Las normas tienen en cuenta la amplia experiencia de las Naciones Unidas en la atención de necesidades específicas de los principales grupos, entre ellos las mujeres combatientes y los niños vinculados al conflicto armado, así como en cuestiones interrelacionadas como la igualdad entre los sexos, el VIH/SIDA y la salud. La finalidad de las normas es reafirmar la estabilidad a largo plazo, sobre la base de un conocimiento cada vez mayor de la necesidad de complementar el desarme y la desmovilización con oportunidades verdaderas y perdurables para los ex combatientes que se reintegran a sus comunidades en tiempo de paz.

En las normas se reconoce la dificultad implícita en la transformación de personas que han quedado marcadas por el conflicto, en algunos casos durante años o incluso decenios, en miembros productivos de la sociedad. A su vez, es menester que se les preste asesoramiento psicosocial y se les proporcione capacitación para el empleo y oportunidades de estudios, además de que se establezcan mecanismos para promover la reconciliación en las comunidades a donde regresan los ex combatientes.

En diciembre, se dieron a conocer las normas y tres instrumentos acompañantes que asegurarán su aplicación en todas partes: la Guía operacional, que se ocupa de cuestiones prácticas, la Nota informativa para el personal directivo superior, que contiene orientaciones estratégicas y normativas fundamentales y el Centro de consulta sobre DDR creado en la Web (www.unddr.org), donde se pueden obtener todos esos documentos y que sirve de “ventanilla única” de las Naciones Unidas para informar sobre esa iniciativa.

En la ceremonia de inauguración, altos funcionarios de las Naciones Unidas dijeron sentirse orgullosos de la labor desplegada por la Organización en lugares como Sierra Leona y Afganistán, donde más de 134.000 combatientes abandonaron sus armas con la ayuda de las Naciones Unidas, y expresaron su satisfacción por que las normas facilitarán este proceso en cada etapa.
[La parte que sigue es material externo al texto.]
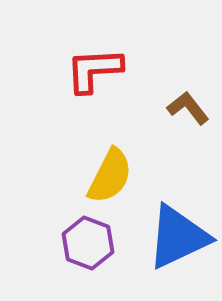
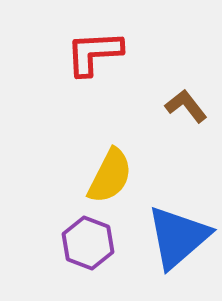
red L-shape: moved 17 px up
brown L-shape: moved 2 px left, 2 px up
blue triangle: rotated 16 degrees counterclockwise
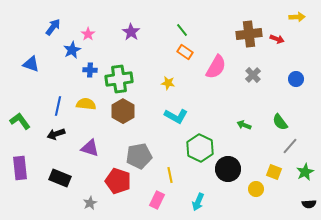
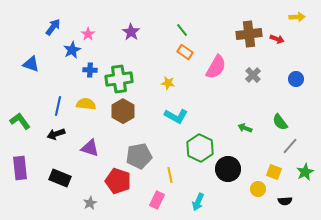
green arrow: moved 1 px right, 3 px down
yellow circle: moved 2 px right
black semicircle: moved 24 px left, 3 px up
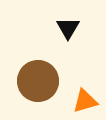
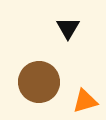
brown circle: moved 1 px right, 1 px down
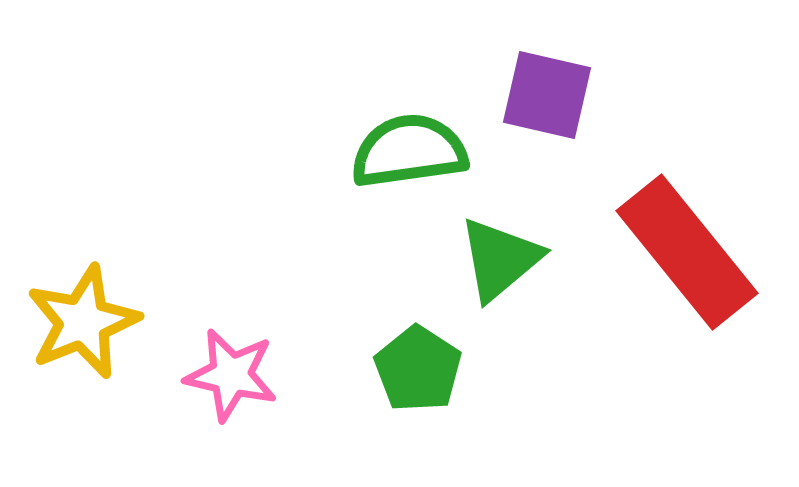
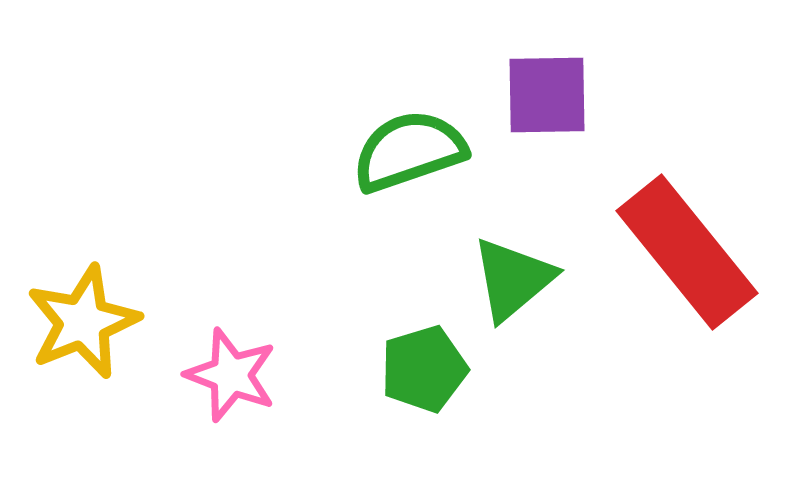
purple square: rotated 14 degrees counterclockwise
green semicircle: rotated 11 degrees counterclockwise
green triangle: moved 13 px right, 20 px down
green pentagon: moved 6 px right; rotated 22 degrees clockwise
pink star: rotated 8 degrees clockwise
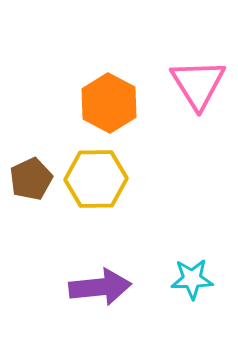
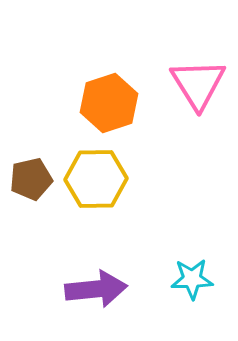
orange hexagon: rotated 14 degrees clockwise
brown pentagon: rotated 12 degrees clockwise
purple arrow: moved 4 px left, 2 px down
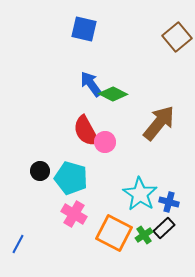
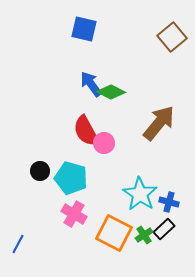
brown square: moved 5 px left
green diamond: moved 2 px left, 2 px up
pink circle: moved 1 px left, 1 px down
black rectangle: moved 1 px down
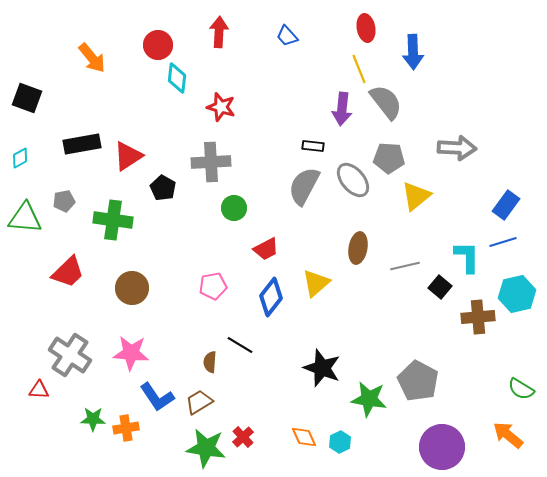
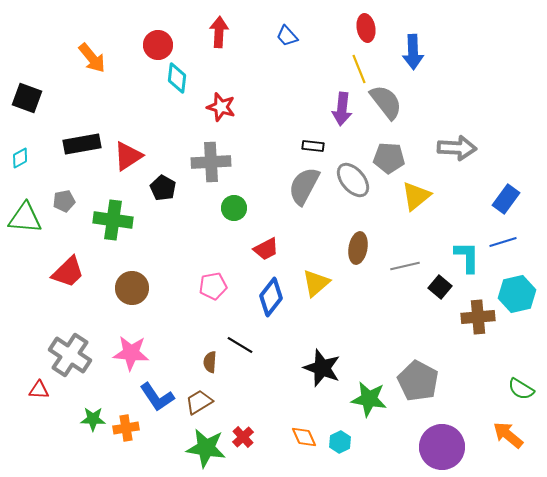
blue rectangle at (506, 205): moved 6 px up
Señalaron que, si bien diferentes combatientes en distintos contextos pueden tener intereses y necesidades parecidos, se deben tener en cuenta también muchos factores específicos. Las normas crean las condiciones para lograrlo, por ejemplo, reuniendo a un niño soldado con su familia o prestando la debida atención a los problemas de salud de las personas que viven con VIH/SIDA.

Estos nuevos instrumentos perfeccionarán el procedimiento que aplican las Naciones Unidas en los programas de DDR para prestar mejor ayuda a cada ex combatiente que se reintegre a la sociedad, de manera que en lugar de ser una causa de inseguridad se convierta en una fuerza que apoye cada vez más la estabilidad en países que necesitan con urgencia de personas comprometidas que puedan contribuir al proceso de reconstrucción.